Research supported by Beckley into LSD, psilocybin, cannabis, Ayahuasca/DMT, and MDMA has led to a number of breakthroughs in psychedelic science. Some highlights of these include the first LSD-affected brain scans, and fMRI measured brain-mechanisms for patients being treated with psilocybin for treatment-resistant depression. Preliminary findings of a 2013 Beckley study into the role of the endocannabinoid system in nicotine addiction seem to indicate that cannabidiol can reduce cigarette consumption in tobacco smokers.

Advocacy

Not content with making great strides in science, Feilding and the Beckley Foundation are also seeking to advance global drug policy reform. This has taken the form of two prominent and well-received public letters in 2011 and 2016, inquiries into medical cannabis and the failures of the current scheduling system, and a series of seminars convened and hosted by Feilding, featuring leading scientists and policy experts, and with the goal of countering decades of War on Drugs propaganda. It is a significant move and may also be bearing fruit.

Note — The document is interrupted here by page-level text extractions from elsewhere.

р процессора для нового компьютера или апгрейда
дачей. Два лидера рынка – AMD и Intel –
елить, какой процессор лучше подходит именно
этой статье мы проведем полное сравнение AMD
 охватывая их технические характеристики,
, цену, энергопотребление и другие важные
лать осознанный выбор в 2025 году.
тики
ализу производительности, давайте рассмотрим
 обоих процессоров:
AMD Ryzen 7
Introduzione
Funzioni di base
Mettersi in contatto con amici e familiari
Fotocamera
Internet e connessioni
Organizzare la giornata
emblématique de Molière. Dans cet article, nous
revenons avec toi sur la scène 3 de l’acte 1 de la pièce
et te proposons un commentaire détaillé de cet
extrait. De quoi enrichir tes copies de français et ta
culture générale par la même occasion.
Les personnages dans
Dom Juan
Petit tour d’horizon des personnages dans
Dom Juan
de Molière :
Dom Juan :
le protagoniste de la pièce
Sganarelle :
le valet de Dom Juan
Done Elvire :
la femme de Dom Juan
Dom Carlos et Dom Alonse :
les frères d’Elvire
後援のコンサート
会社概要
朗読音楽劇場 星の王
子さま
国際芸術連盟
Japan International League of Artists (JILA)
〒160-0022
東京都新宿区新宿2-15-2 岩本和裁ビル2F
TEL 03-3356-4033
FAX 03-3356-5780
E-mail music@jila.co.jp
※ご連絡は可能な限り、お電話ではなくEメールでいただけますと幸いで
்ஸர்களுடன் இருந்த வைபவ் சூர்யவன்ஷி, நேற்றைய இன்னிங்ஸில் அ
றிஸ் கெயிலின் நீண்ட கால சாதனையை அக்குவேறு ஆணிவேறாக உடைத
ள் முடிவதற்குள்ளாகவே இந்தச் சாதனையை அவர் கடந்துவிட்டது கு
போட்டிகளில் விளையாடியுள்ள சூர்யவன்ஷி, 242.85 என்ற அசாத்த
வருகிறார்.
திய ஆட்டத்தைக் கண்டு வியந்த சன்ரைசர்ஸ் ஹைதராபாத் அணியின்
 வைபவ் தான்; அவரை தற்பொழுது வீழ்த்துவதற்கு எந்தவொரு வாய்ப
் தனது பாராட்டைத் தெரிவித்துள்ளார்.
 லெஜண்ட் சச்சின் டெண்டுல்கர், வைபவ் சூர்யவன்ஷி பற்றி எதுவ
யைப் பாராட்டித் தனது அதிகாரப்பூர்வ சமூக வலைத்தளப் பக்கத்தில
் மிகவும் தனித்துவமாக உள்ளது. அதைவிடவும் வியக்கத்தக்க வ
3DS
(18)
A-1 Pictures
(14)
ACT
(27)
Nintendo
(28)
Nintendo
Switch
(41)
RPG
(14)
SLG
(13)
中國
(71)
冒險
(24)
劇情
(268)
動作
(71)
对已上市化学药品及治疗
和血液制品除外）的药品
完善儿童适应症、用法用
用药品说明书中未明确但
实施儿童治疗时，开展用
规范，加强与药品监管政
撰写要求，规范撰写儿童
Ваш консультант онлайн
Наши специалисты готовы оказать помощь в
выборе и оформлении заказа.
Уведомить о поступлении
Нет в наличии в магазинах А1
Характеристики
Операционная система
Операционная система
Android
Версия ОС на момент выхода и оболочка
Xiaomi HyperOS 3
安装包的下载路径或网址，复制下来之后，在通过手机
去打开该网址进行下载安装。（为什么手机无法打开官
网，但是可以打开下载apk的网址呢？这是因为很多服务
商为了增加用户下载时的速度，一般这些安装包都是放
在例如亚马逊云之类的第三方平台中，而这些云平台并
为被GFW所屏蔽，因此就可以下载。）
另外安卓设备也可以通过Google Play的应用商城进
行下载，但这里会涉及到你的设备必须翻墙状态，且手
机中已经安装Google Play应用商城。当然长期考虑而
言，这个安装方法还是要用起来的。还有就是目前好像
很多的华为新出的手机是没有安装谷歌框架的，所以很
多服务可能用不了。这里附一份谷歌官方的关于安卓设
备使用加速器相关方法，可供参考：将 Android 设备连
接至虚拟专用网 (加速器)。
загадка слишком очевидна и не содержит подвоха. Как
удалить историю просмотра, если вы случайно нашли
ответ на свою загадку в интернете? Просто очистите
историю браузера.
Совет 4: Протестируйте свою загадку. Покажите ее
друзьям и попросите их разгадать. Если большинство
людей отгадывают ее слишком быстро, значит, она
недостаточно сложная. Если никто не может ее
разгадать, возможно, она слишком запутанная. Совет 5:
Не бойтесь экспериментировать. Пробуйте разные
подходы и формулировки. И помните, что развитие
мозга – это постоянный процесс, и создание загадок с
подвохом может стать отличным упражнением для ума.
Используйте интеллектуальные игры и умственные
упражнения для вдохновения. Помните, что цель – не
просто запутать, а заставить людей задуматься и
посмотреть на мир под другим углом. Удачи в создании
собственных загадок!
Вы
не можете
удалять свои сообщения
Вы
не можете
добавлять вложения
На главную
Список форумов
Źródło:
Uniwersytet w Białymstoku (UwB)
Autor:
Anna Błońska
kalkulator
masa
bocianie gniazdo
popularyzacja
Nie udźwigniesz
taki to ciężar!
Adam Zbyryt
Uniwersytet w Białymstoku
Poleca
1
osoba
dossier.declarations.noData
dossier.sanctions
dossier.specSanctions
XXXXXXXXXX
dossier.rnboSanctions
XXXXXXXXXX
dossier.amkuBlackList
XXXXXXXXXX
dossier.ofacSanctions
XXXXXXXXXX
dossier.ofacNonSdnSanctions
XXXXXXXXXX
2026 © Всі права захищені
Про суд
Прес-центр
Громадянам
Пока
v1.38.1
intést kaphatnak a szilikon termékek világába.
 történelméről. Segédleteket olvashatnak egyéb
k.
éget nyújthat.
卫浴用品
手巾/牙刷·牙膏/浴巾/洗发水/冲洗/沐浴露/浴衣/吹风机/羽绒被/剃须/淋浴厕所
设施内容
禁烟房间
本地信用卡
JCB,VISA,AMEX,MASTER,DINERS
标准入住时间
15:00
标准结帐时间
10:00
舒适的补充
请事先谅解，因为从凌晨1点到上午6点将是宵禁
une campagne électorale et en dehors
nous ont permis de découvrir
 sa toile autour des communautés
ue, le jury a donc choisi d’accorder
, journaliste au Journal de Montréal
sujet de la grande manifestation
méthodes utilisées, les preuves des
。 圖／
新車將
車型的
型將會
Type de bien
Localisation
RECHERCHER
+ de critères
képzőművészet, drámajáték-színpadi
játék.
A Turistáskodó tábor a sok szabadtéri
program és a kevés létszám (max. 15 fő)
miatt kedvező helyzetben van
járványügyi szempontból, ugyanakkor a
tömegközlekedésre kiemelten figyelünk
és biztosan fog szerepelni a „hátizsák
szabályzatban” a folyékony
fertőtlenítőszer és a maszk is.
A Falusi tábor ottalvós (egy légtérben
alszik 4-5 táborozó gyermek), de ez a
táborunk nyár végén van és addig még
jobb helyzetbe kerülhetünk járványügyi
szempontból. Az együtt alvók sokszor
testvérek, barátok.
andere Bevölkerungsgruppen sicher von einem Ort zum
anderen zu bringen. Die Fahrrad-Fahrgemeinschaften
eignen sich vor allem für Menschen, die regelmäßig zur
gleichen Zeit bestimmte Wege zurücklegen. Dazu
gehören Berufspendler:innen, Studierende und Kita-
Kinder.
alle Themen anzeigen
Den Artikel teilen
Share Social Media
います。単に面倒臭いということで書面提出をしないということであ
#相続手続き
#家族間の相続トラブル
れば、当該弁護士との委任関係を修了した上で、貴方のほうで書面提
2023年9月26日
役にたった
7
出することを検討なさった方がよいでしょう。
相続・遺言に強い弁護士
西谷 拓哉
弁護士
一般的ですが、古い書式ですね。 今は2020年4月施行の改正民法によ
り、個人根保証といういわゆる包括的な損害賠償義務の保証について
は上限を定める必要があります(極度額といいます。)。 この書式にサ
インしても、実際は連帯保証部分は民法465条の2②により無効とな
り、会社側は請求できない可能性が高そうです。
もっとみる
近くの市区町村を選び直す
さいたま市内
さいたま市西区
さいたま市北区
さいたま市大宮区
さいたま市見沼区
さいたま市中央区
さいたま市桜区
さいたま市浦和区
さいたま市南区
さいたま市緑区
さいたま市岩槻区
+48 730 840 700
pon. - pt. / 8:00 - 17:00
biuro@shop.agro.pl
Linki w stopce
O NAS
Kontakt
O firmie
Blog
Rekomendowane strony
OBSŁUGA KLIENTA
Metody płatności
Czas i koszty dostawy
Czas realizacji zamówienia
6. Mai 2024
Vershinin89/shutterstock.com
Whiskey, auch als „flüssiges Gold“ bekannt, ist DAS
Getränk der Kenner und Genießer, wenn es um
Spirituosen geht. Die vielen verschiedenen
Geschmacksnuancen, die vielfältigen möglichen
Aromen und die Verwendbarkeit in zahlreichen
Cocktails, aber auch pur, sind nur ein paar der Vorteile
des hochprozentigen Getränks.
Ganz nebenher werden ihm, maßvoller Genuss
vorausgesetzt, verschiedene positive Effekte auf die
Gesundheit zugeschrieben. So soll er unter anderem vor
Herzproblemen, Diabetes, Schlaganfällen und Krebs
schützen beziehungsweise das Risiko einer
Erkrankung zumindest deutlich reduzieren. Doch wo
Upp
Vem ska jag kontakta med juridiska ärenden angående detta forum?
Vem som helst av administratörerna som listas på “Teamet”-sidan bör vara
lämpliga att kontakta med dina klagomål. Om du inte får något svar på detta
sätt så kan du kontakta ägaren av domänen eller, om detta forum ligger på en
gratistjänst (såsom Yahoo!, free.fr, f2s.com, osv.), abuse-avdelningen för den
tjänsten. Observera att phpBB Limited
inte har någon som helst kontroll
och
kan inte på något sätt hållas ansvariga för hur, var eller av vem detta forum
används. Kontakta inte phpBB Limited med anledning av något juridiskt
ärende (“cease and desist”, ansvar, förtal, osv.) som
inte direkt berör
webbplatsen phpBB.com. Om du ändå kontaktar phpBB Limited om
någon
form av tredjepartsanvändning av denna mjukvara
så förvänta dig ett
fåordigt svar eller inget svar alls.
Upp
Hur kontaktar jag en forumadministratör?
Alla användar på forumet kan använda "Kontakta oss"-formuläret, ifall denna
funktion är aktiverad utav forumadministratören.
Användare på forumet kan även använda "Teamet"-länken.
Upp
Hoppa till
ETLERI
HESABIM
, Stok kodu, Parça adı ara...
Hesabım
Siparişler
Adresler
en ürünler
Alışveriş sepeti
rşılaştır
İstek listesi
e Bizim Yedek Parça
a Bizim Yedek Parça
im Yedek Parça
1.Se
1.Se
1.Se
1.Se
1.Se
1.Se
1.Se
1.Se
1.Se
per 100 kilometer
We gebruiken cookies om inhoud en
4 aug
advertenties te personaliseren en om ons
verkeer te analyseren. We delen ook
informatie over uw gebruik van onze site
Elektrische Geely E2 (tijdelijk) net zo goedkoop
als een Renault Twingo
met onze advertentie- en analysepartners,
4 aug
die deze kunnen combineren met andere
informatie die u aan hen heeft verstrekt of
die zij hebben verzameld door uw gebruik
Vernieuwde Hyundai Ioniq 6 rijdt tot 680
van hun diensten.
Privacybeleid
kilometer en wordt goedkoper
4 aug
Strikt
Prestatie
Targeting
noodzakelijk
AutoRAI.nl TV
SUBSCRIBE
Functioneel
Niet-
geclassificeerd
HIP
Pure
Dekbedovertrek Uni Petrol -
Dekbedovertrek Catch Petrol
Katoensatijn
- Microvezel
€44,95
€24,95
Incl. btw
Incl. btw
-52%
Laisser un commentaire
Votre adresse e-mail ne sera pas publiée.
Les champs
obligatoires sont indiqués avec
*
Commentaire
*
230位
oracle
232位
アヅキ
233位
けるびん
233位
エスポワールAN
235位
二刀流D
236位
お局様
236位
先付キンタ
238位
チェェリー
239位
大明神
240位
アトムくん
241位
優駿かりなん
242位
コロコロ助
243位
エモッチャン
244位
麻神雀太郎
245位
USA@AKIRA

The Foundation is now working on a series of publications called “Roadmaps to Regulation”, providing a rigorous, independent review of current global drug policies, and is developing a scientific evidence-base on which to build balanced alternatives. Each initiative, from their seminar series, “Society and Drugs: A Rational Perspective” to our international advisory work in Guatemala and Jamaica, brings together leading international scientists, politicians and other specialists to explore new regulatory models designed to diffuse drug-associated harms and protect public health.

Recent years have seen the slow, and admittedly piecemeal, but still steady erosion of many of the most egregious drug policies in the Western world. For this, we may owe Beckley and Feilding’s efforts our thanks.